* TASK TO CARRY OUT
Scan the entries below for "Capdepon" and copy each line that holds it.

* SUPPLIED DATA

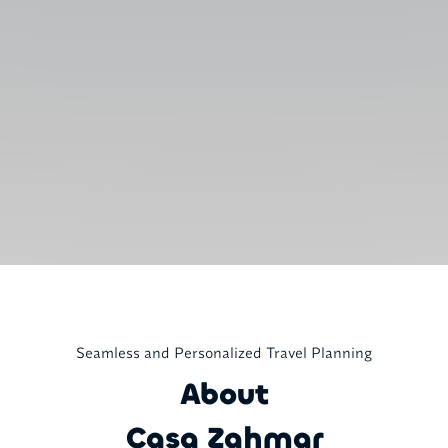
Seamless and Personalized Travel Planning
About
Casa Zahmar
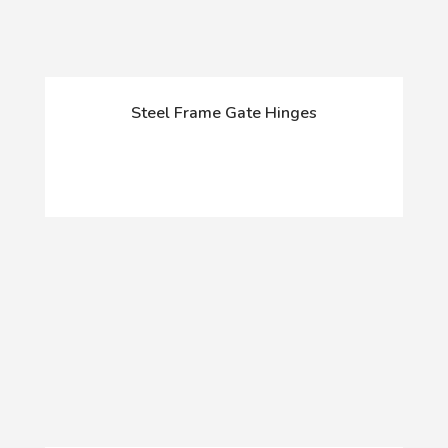
Steel Frame Gate Hinges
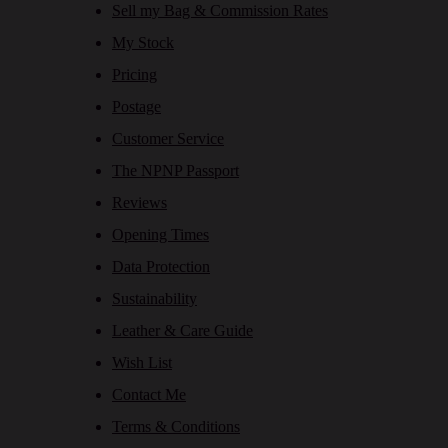
Sell my Bag & Commission Rates
My Stock
Pricing
Postage
Customer Service
The NPNP Passport
Reviews
Opening Times
Data Protection
Sustainability
Leather & Care Guide
Wish List
Contact Me
Terms & Conditions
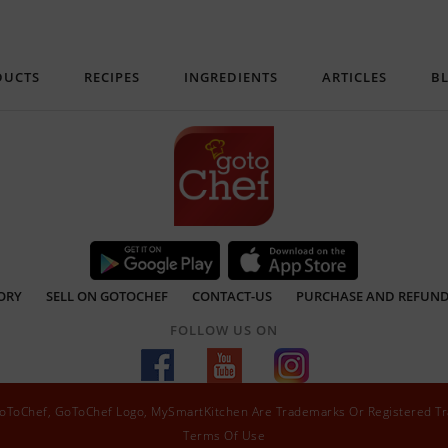
DUCTS
RECIPES
INGREDIENTS
ARTICLES
B
ORY
SELL ON GOTOCHEF
CONTACT-US
PURCHASE AND REFUND
FOLLOW US ON
 GoToChef, GoToChef Logo, MySmartKitchen Are Trademarks Or Registered T
Terms Of Use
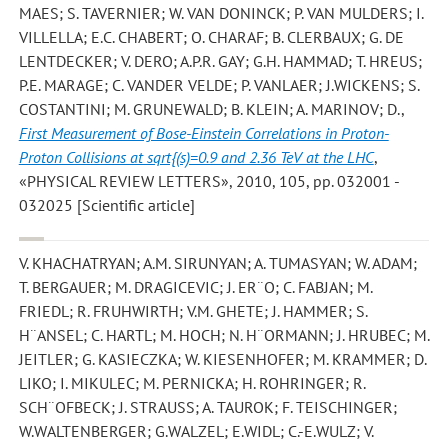
MAES; S. TAVERNIER; W. VAN DONINCK; P. VAN MULDERS; I.
VILLELLA; E.C. CHABERT; O. CHARAF; B. CLERBAUX; G. DE
LENTDECKER; V. DERO; A.P.R. GAY; G.H. HAMMAD; T. HREUS;
P.E. MARAGE; C. VANDER VELDE; P. VANLAER; J.WICKENS; S.
COSTANTINI; M. GRUNEWALD; B. KLEIN; A. MARINOV; D.
,
First Measurement of Bose-Einstein Correlations in Proton-
Proton Collisions at sqrt{(s)=0.9 and 2.36 TeV at the LHC
,
«PHYSICAL REVIEW LETTERS», 2010, 105, pp. 032001 -
032025 [Scientific article]
V. KHACHATRYAN; A.M. SIRUNYAN; A. TUMASYAN; W. ADAM;
T. BERGAUER; M. DRAGICEVIC; J. ER¨O; C. FABJAN; M.
FRIEDL; R. FRUHWIRTH; V.M. GHETE; J. HAMMER; S.
H¨ANSEL; C. HARTL; M. HOCH; N. H¨ORMANN; J. HRUBEC; M.
JEITLER; G. KASIECZKA; W. KIESENHOFER; M. KRAMMER; D.
LIKO; I. MIKULEC; M. PERNICKA; H. ROHRINGER; R.
SCH¨OFBECK; J. STRAUSS; A. TAUROK; F. TEISCHINGER;
W.WALTENBERGER; G.WALZEL; E.WIDL; C.-E.WULZ; V.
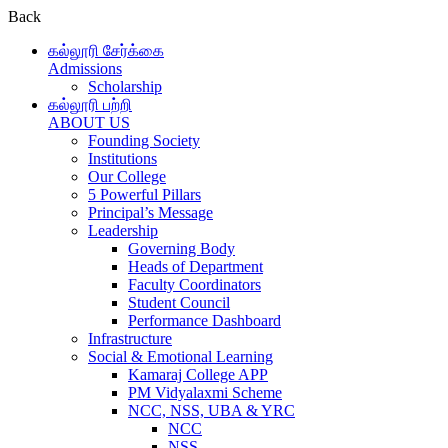
Back
கல்லூரி சேர்க்கை
Admissions
Scholarship
கல்லூரி பற்றி
ABOUT US
Founding Society
Institutions
Our College
5 Powerful Pillars
Principal’s Message
Leadership
Governing Body
Heads of Department
Faculty Coordinators
Student Council
Performance Dashboard
Infrastructure
Social & Emotional Learning
Kamaraj College APP
PM Vidyalaxmi Scheme
NCC, NSS, UBA & YRC
NCC
NSS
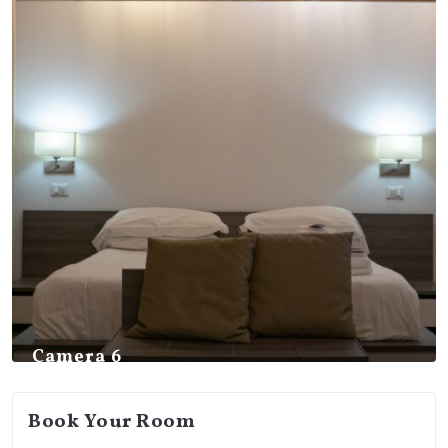
Camera 6
Book Your Room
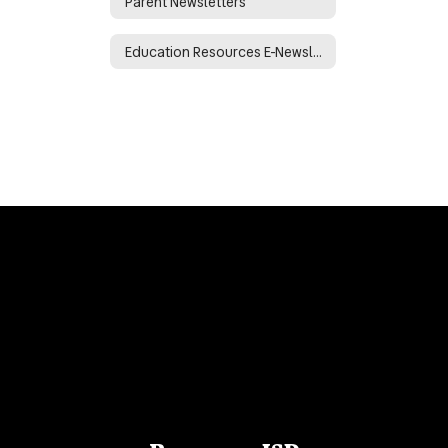
Parent Newsletters
Education Resources E-Newsletter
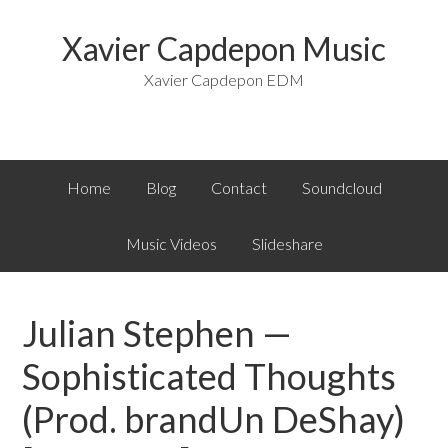
Xavier Capdepon Music
Xavier Capdepon EDM
Home
Blog
Contact
Soundcloud
Music Videos
Slideshare
Julian Stephen —
Sophisticated Thoughts
(Prod. brandUn DeShay)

* RESULT FOR THIS TASK
Xavier Capdepon Music
Xavier Capdepon EDM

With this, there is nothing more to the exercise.